Am Knutfeuer erwärmt!

Sonntag, 08. Januar 2017, 14:40 Uhr
Im Kyffhäuserkreis brannten vieler Orten die am Jahresanfang beliebten Knutfeuer, so auch in Jechaburg hoch über Sondershausen...

Das fröhliche Verbrennen der ausgedienten Weihnachtsbäume ist vieler Orten zur Tradition geworden.

Wo sie nicht überall brannten, in Esperstedt, in Jechaburg, Oldisleben, Seehausen und Oberheldrungen und am Untergelgen in Bad Frankenhausen.

Am Knutfeuer erwärmt! (Foto: Karl-Heinz Herrmann) Am Knutfeuer erwärmt! (Foto: Karl-Heinz Herrmann)

Und das Wetter spielte auch mit.

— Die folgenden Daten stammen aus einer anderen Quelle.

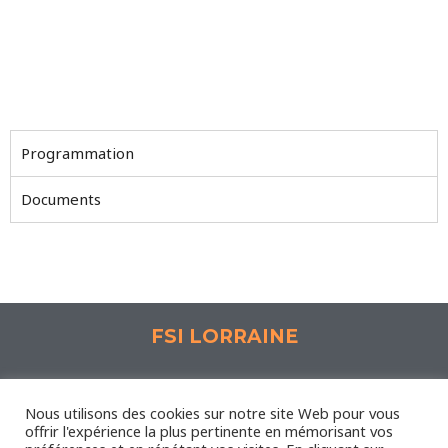
Programmation
Documents
FSI LORRAINE
Espace Synergie, 1 Rue Lavoisier 57190 Florange
Nous utilisons des cookies sur notre site Web pour vous
offrir l'expérience la plus pertinente en mémorisant vos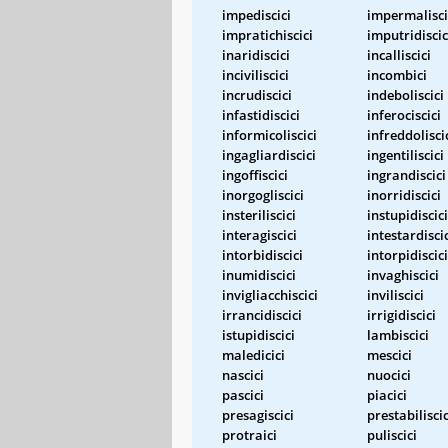
impediscici
impermalisci
impratichiscici
imputridiscic
inaridiscici
incalliscici
inciviliscici
incombici
incrudiscici
indeboliscici
infastidiscici
inferociscici
informicoliscici
infreddolisci
ingagliardiscici
ingentiliscici
ingoffiscici
ingrandiscici
inorgogliscici
inorridiscici
insteriliscici
instupidiscici
interagiscici
intestardisci
intorbidiscici
intorpidiscici
inumidiscici
invaghiscici
invigliacchiscici
inviliscici
irrancidiscici
irrigidiscici
istupidiscici
lambiscici
maledicici
mescici
nascici
nuocici
pascici
piacici
presagiscici
prestabiliscic
protraici
puliscici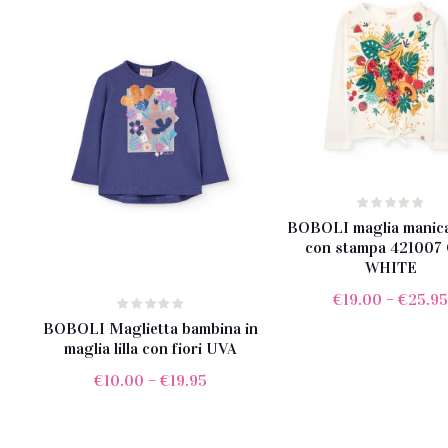
al
più
recente
BOBOLI maglia manica
con stampa 421007
WHITE
€
19.00
–
€
25.9
BOBOLI Maglietta bambina in
maglia lilla con fiori UVA
€
10.00
–
€
19.95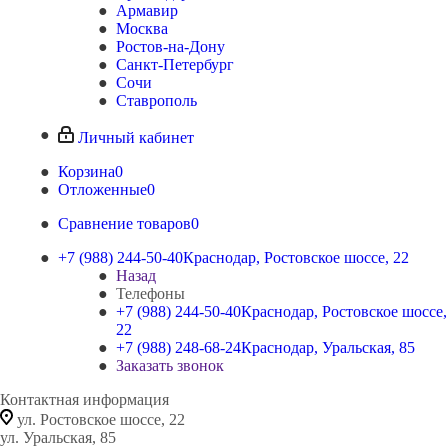
Армавир
Москва
Ростов-на-Дону
Санкт-Петербург
Сочи
Ставрополь
Личный кабинет
Корзина
0
Отложенные
0
Сравнение товаров
0
+7 (988) 244-50-40
Краснодар, Ростовское шоссе, 22
Назад
Телефоны
+7 (988) 244-50-40
Краснодар, Ростовское шоссе,
22
+7 (988) 248-68-24
Краснодар, Уральская, 85
Заказать звонок
Контактная информация
ул. Ростовское шоссе, 22
ул. Уральская, 85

Es war schön kalt, was zu einem guten Umsatz beim Glühwein führte. Und bei tiefen Temperaturen schmeckt die Bratwurst einfach besser. Und die paar Schneeflocken störten nur bei kn auf der Linse, als das Knutfest in Jechaburg gefeiert wurde.

Wer einen Baum für das Feuer opferte, erhiellt wieder ein kostenloses Getränk. Und so wurde mancher Weihnachtsbaum ins Schlepptau genommen und nach Jechaburg gezogen.

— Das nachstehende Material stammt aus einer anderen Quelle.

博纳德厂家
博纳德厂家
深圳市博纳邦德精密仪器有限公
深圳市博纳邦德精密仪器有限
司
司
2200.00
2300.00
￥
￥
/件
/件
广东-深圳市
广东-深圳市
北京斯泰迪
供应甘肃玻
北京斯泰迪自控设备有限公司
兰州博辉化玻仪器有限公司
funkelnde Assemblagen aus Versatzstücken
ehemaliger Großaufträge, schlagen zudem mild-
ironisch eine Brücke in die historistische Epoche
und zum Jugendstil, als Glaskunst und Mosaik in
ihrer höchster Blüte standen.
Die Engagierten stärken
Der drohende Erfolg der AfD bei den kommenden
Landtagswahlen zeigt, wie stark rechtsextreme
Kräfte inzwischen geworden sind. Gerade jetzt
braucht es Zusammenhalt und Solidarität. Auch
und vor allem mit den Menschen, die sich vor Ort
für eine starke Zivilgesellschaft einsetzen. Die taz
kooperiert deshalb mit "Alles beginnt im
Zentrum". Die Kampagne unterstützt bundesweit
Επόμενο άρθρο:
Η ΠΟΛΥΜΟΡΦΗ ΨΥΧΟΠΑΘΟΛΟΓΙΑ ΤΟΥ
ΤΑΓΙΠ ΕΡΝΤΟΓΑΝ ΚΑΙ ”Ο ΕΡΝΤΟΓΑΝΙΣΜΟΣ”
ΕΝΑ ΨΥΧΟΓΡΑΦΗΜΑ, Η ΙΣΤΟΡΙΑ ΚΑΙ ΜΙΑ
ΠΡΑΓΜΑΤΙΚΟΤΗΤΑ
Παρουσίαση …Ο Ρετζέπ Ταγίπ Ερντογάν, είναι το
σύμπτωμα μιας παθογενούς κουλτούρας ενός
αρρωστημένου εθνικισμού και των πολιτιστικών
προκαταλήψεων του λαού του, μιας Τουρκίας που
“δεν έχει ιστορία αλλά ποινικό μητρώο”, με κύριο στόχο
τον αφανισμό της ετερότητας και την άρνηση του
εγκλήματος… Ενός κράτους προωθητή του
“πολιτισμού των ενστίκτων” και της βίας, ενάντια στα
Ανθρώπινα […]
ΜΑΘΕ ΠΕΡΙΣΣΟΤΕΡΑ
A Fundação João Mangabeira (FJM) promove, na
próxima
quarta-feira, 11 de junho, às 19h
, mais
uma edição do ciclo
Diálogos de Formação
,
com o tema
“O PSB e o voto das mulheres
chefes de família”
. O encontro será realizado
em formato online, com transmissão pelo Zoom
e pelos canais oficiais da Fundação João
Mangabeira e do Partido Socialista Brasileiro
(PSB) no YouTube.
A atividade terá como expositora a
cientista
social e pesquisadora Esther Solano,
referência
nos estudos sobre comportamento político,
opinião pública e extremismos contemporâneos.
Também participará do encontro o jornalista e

Am Knutfeuer erwärmt! (Foto: Karl-Heinz Herrmann) Am Knutfeuer erwärmt! (Foto: Karl-Heinz Herrmann)

Der Vorsitzende des Heimat- und Geschichtsverein Jechaburg hatte als "Chef" das Anheizen selbst übernommen

Schade nur, dass man nicht überall sein konnte. Aber auch kn musste bald wieder das wärmende Feuer verlassen. Wie sagte man zum Abschiede? Komme beim Osterfeuer wieder vorbei.